İlimizde henüz ciddi bir yer edinememiş olsa da, ülke genelinde, büyük düşünen, vasıflı kadrosuyla, yön verici bir yapıya sahip olan, ajanslarla çalışmak olmazsa olmazlardan sayılıyor. Ajanslarda kendi içerisinde ikiye ayrılıyor. Öncelik olarak gündemleri, son dakika gelişmelerini ülke genelinde saniye saniye takip eden haber ajanslarımız yer alıyor.
Diğeri ise, bireylerin ya da ticari kuruluşların hakkında bir takım veriler hazırlayarak, ilgili bilgilerin aktarımının hedef kitleye ulaşmasını sağlayan kuruluşlar. Ajans denilince akıllara, sadece haber toplayıcı, aktarıcı ya da baskı işleri ile uğraşan birimler gelmesin. Ülke genelinde de gittikçe yaygınlaşan, kurumsallık gözeten düşüncelerin, daha sağlam adım atmalarında yardımcı olan kuruluşlardan bahsediyorum.
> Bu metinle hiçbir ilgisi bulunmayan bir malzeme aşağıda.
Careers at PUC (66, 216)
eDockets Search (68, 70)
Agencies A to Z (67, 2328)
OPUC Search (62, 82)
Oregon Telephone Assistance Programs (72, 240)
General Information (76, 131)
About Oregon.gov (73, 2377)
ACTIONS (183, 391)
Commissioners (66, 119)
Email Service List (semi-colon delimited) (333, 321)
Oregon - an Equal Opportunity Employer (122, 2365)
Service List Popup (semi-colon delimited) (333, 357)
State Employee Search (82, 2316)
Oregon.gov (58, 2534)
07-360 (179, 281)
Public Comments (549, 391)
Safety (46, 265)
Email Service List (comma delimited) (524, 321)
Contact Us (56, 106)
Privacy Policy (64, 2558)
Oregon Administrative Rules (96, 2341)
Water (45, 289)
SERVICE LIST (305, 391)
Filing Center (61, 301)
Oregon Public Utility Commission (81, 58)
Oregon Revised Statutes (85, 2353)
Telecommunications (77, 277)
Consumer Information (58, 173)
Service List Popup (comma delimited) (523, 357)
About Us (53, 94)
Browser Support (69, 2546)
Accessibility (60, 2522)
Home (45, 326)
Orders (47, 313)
Şöyle açıklayabiliriz ki; Ticari ve siyasi sahada, sıfırdan başlayan bir yolculukta, başlangıç anından itibaren, ilerleme aşamasında kullanılan bir takım materyaller ve düşüncelerle yön verici bir yapıya da sahip olan kuruluşlar. Markanın, işletmenin siyasi bir partinin, isminden, tabelasından, renginden, sloganlarından tutun, A’dan Z’ye akıllara gelebilecek her türlü organizasyonunu takip eden, gelişmelere göre bir takım değişmelerin ve yeniliklerin gerekliliğinin altını çizerek, yol gösteren firmalar…
İşte, gelişen ve değişen dünyanın uzun süredir vazgeçilmez olarak nitelendirdiği ajanslar ve bu ölçüdeki bir takım büyük firmalarla çalışarak güçlerini korumak ya da güçlenmek girişimleri içerisinde olmalarının sebebi bu ölçülerdedir.
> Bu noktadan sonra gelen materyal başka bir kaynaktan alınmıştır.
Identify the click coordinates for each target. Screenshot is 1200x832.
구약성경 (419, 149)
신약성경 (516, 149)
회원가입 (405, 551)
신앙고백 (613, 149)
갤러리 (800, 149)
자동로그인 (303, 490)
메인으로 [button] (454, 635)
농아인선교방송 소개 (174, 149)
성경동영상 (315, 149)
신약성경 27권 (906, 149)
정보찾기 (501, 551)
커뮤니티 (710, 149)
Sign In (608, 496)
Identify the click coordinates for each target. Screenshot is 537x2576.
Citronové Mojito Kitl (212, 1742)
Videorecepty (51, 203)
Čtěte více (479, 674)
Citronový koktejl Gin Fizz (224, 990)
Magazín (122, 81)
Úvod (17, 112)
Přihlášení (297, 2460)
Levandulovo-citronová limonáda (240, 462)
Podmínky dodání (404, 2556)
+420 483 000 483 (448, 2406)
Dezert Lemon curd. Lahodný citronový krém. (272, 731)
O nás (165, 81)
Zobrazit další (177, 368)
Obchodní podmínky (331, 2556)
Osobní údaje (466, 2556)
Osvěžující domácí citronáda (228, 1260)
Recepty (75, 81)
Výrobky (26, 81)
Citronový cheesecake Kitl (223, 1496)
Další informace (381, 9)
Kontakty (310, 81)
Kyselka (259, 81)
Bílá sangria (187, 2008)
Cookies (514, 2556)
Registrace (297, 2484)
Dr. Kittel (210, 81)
Bugün büyük firmalar, ticari işletmeler ve siyasi partiler gibi birçok kurum ve kuruluşlar, bu tür çalışma organizasyonları ile birlikte çalışma ruhuna sahipler.
Markalar, büyük ticari kuruluşlar ancak bu düzen içerisinde koltuklarında sarsılmadan oturmaktadırlar. Gerektiği yerde haber, gerektiği yerde ve gerekli düzeyde reklam çalışmalarıyla, attıkları adımların bilincinde olarak hareket etmektedirler. Bugün siyasi partilerde de aynı gelişmelere şahit oluyoruz…
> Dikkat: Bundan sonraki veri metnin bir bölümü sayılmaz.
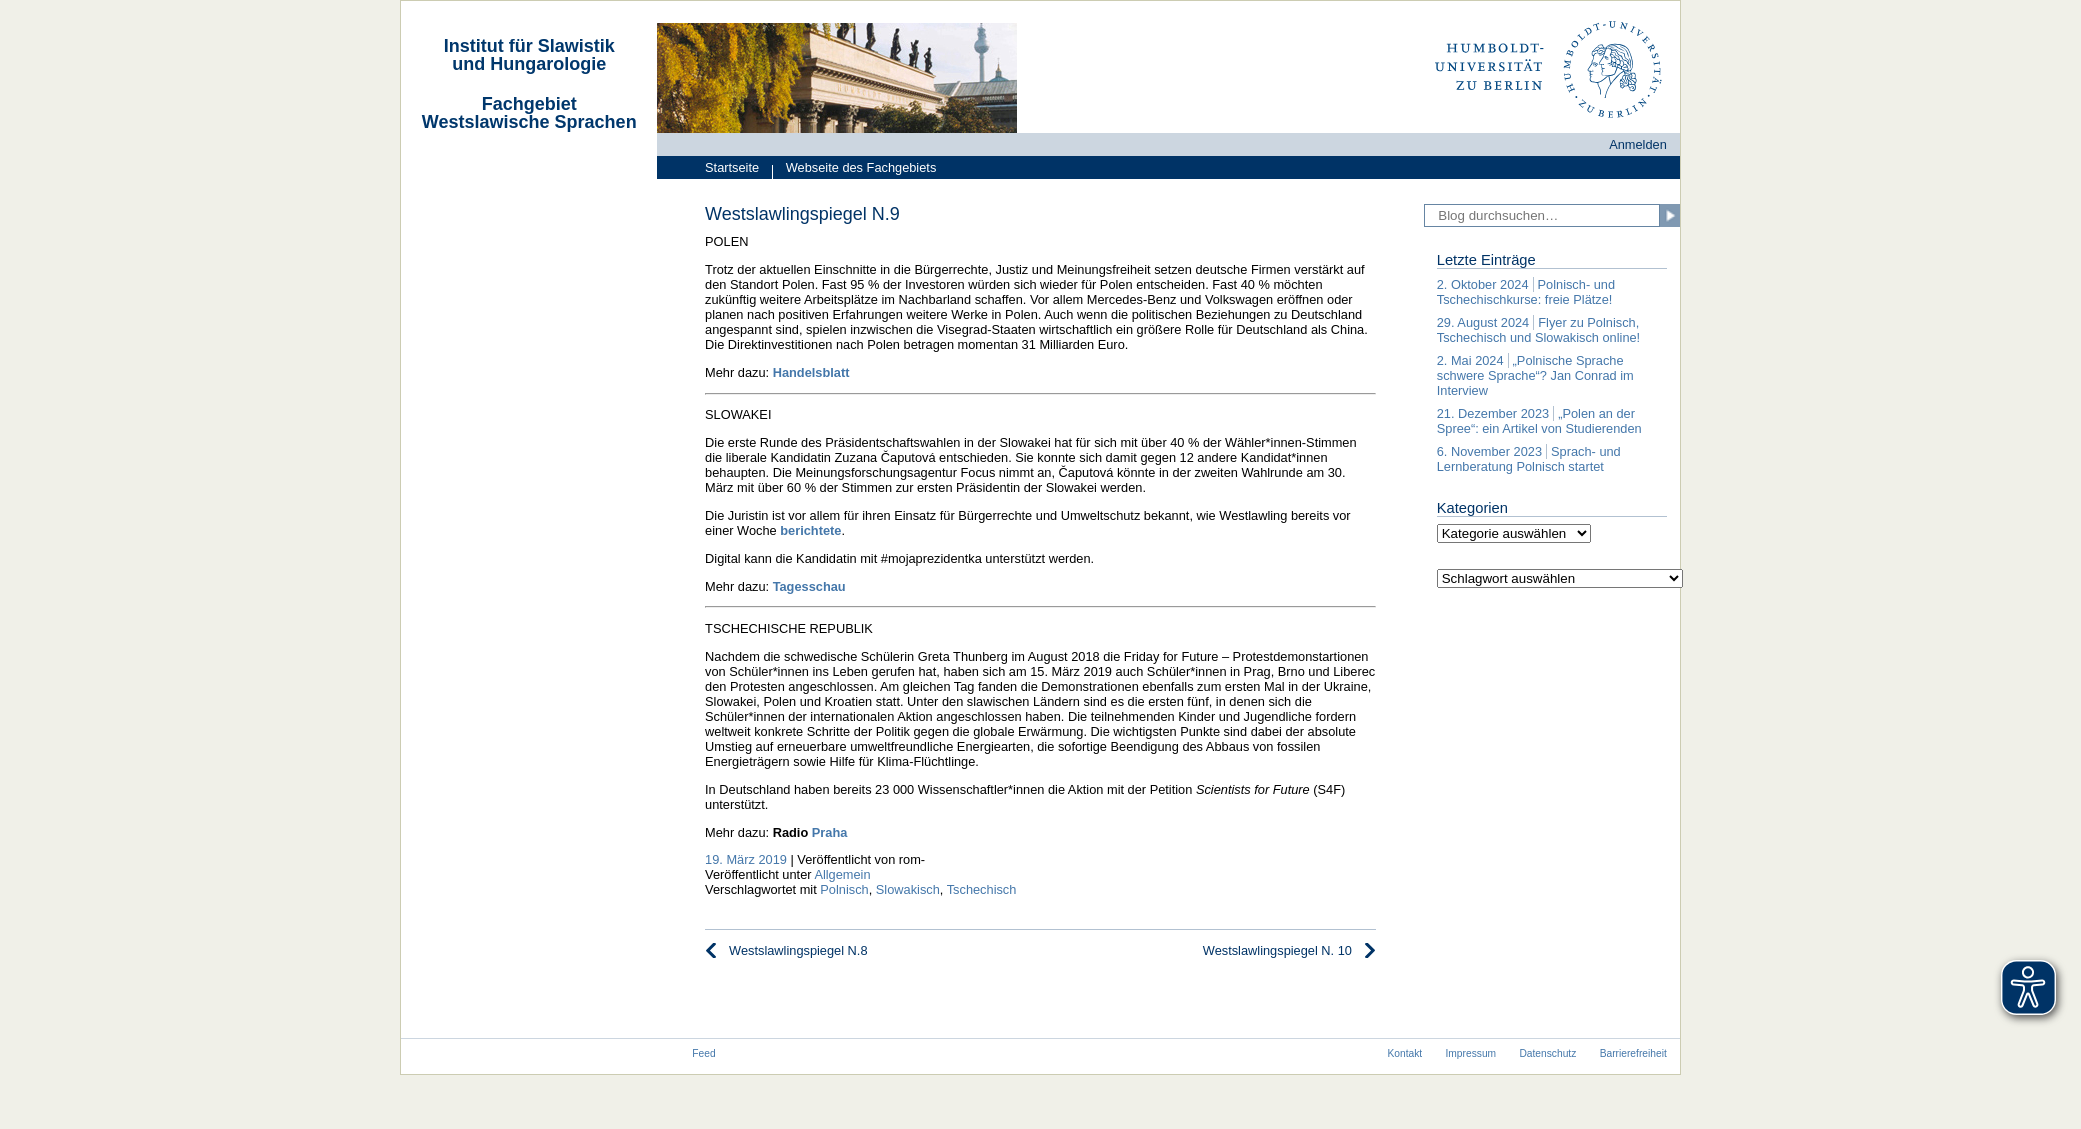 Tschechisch (982, 889)
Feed (703, 1053)
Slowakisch (908, 889)
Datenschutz (1547, 1053)
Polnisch (844, 889)
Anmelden (1638, 144)
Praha (830, 832)
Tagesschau (809, 586)
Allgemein (842, 874)
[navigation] (529, 133)
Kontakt (1404, 1053)
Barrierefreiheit (1633, 1053)
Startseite (732, 167)
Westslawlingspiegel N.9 (802, 214)
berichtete (810, 530)
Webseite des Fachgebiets (854, 169)
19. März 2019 (746, 859)
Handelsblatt (811, 372)
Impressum (1471, 1053)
Renklerinden, tabelalarına, reklam, slogan, şarkılar, araçlar gibi, seçim kampanyalarında kullanacak ne varsa, bu tür organizasyonlar eşliğinde düzenli bir şekilde yürütülmektedir. Tüm dünyada bu tür düşüncelere ağırlık verilerek, kurumsallaşmaya doğru adım atılırken, maalesef bizler eski kara düzende işimizi, gücümüzü takip etmek girişimleri içerisindeyiz. Aslında düşünce olarak bu tür yenilikçi fikirlere açık olmamıza rağmen, ortak çalışma ve ortak düşünce ruhuna sahip olmamamız nedeniyle bu tarz girişimlerde bulunmamız pek uygun olarak değerlendirmiyor.
Düşüncenin olmasına, rağmen hayata geçirmekte başarısız oluyoruz. Çünkü tek başına üstesinden gelinebilecek bir olgu içerisinde değil. Aksine, birlikte düşünmek ve birlikte hareket etmek gerekliliğine sahip olan bir hal içerisindedir. Bu düşünceler karşılığında bazı fikirlerle sık sık karşılaşmaktayım. Küçük şehirdeyiz, en iyisini yapsak ne olacak ki…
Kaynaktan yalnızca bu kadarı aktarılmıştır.